Suspendue entre le bleu des montagnes et l’argent du lac une ligne blanche et flottante. La brume que l’eau exhale et qui porte les montagnes sur ses épaules. Cette ligne d’horizon blanche coupe en deux le monde, la ligne de coupe avance au ras de l’eau, à mesure que les montagnes s’envolent.

Tout est si calme et bleu. L’été vient d’atterrir sur la terre. Vient d’effacer jusqu’au dernier souvenir de l’hiver.
Alors, l’été arriva, chargé de bleu.
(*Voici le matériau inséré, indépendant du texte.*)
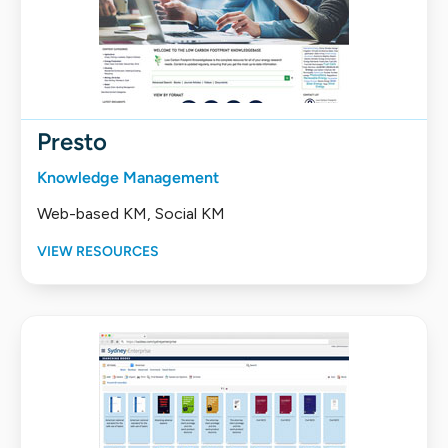
Presto
Knowledge Management
Web-based KM, Social KM
VIEW RESOURCES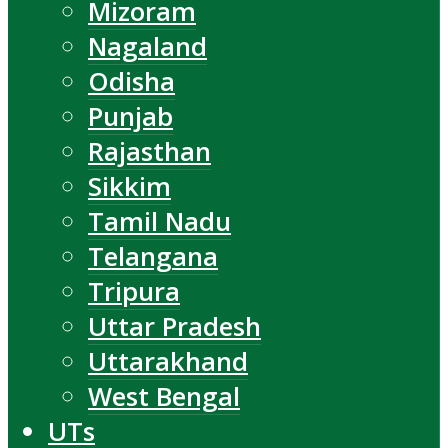
Mizoram
Nagaland
Odisha
Punjab
Rajasthan
Sikkim
Tamil Nadu
Telangana
Tripura
Uttar Pradesh
Uttarakhand
West Bengal
UTs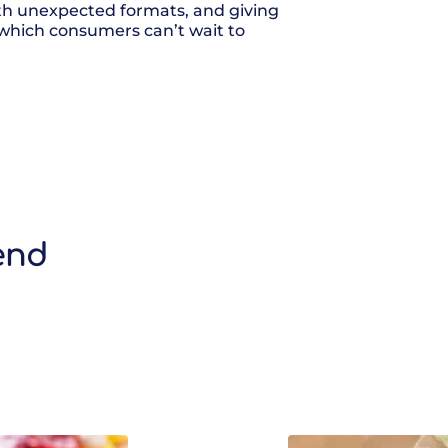
ith unexpected formats, and giving
 which consumers can’t wait to
end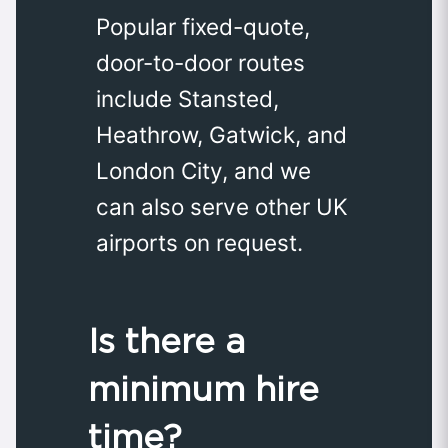
Popular fixed-quote,
door-to-door routes
include Stansted,
Heathrow, Gatwick, and
London City, and we
can also serve other UK
airports on request.
Is there a
minimum hire
time?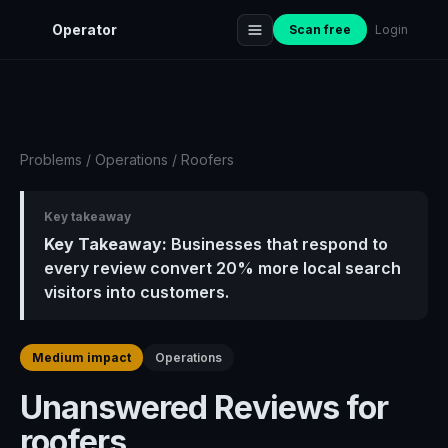
Operator
Scan free
Login
Problems
/
Operations
/
Roofers
Key takeaway
Key Takeaway:
Businesses that respond to
every review convert 20% more local search
visitors into customers.
Medium impact
Operations
Unanswered Reviews for
roofers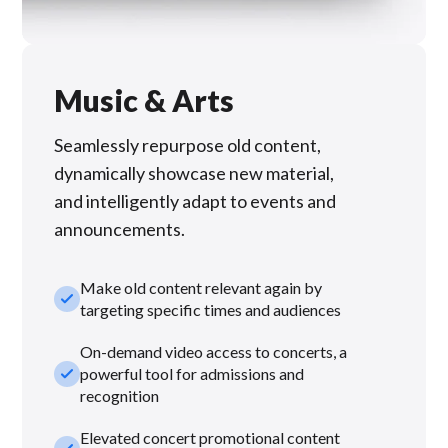
Music & Arts
Seamlessly repurpose old content,
dynamically showcase new material,
and intelligently adapt to events and
announcements.
Make old content relevant again by
check_small
targeting specific times and audiences
On-demand video access to concerts, a
check_small
powerful tool for admissions and
recognition
Elevated concert promotional content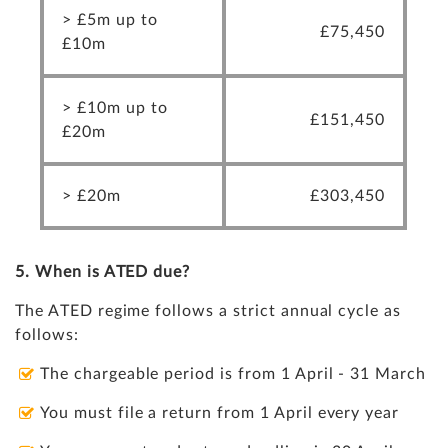
> £5m up to
£75,450
£10m
> £10m up to
£151,450
£20m
> £20m
£303,450
5. When is
ATED
due?
The ATED regime follows a strict annual cycle as
follows:
The chargeable period is from 1 April - 31 March
You must file a return from 1 April every year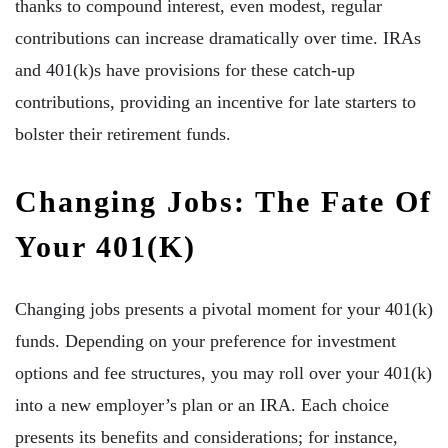
thanks to compound interest, even modest, regular
contributions can increase dramatically over time. IRAs
and 401(k)s have provisions for these catch-up
contributions, providing an incentive for late starters to
bolster their retirement funds.
Changing Jobs: The Fate Of
Your 401(k)
Changing jobs presents a pivotal moment for your 401(k)
funds. Depending on your preference for investment
options and fee structures, you may roll over your 401(k)
into a new employer’s plan or an IRA. Each choice
presents its benefits and considerations; for instance,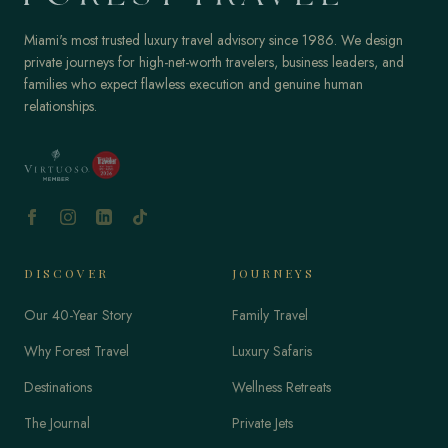
Miami's most trusted luxury travel advisory since 1986. We design
private journeys for high-net-worth travelers, business leaders, and
families who expect flawless execution and genuine human
relationships.
DISCOVER
JOURNEYS
Our 40-Year Story
Family Travel
Why Forest Travel
Luxury Safaris
Destinations
Wellness Retreats
The Journal
Private Jets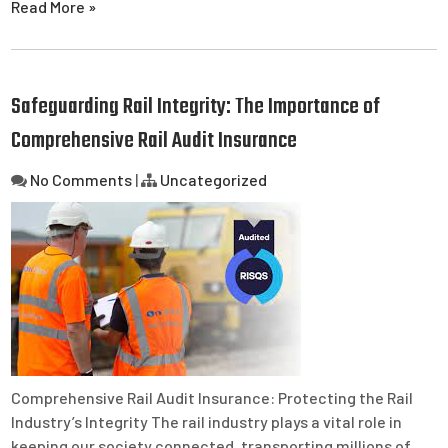
Read More »
Safeguarding Rail Integrity: The Importance of
Comprehensive Rail Audit Insurance
No Comments
|
Uncategorized
Comprehensive Rail Audit Insurance: Protecting the Rail
Industry’s Integrity The rail industry plays a vital role in
keeping our society connected, transporting millions of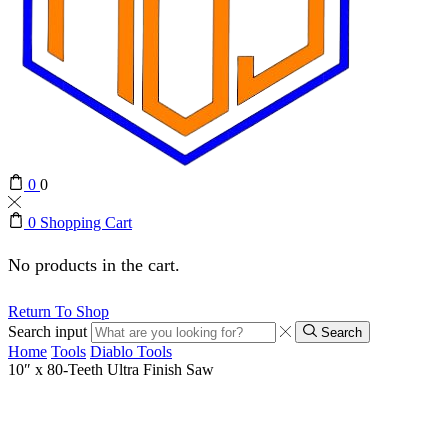
0
0
0
Shopping Cart
No products in the cart.
Return To Shop
Search input
Search
Home
Tools
Diablo Tools
10″ x 80-Teeth Ultra Finish Saw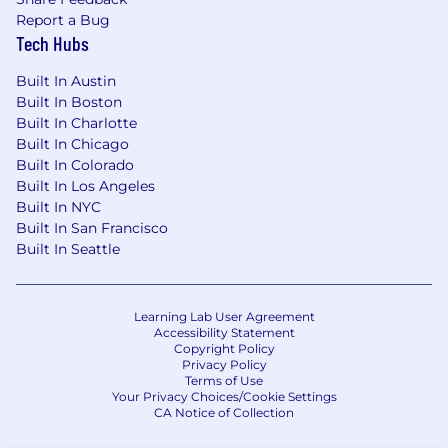
Report a Bug
Tech Hubs
Built In Austin
Built In Boston
Built In Charlotte
Built In Chicago
Built In Colorado
Built In Los Angeles
Built In NYC
Built In San Francisco
Built In Seattle
Learning Lab User Agreement
Accessibility Statement
Copyright Policy
Privacy Policy
Terms of Use
Your Privacy Choices/Cookie Settings
CA Notice of Collection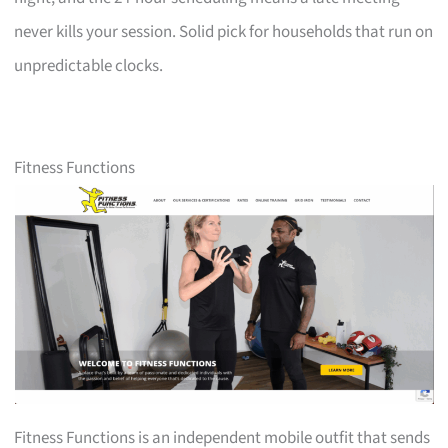
never kills your session. Solid pick for households that run on
unpredictable clocks.
Fitness Functions
Fitness Functions is an independent mobile outfit that sends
L’été devint la seule saison, le seul ciel possible. L’été demeura ainsi, ses deux pieds bien plantés dans la terre. À la fin du jour, le soleil se coucha en attendant la fin de la nuit et revint le matin suivant, tout aussi brillant et jaune. Le même soleil, chaque jour, encore et encore. Chaque jour un autre jour d’été. Chaque jour une autre nuit d’été. De l’été pour le crépuscule. De l’été pour l’aube. De l’été au petit matin. De l’été avant de dire bonne nuit.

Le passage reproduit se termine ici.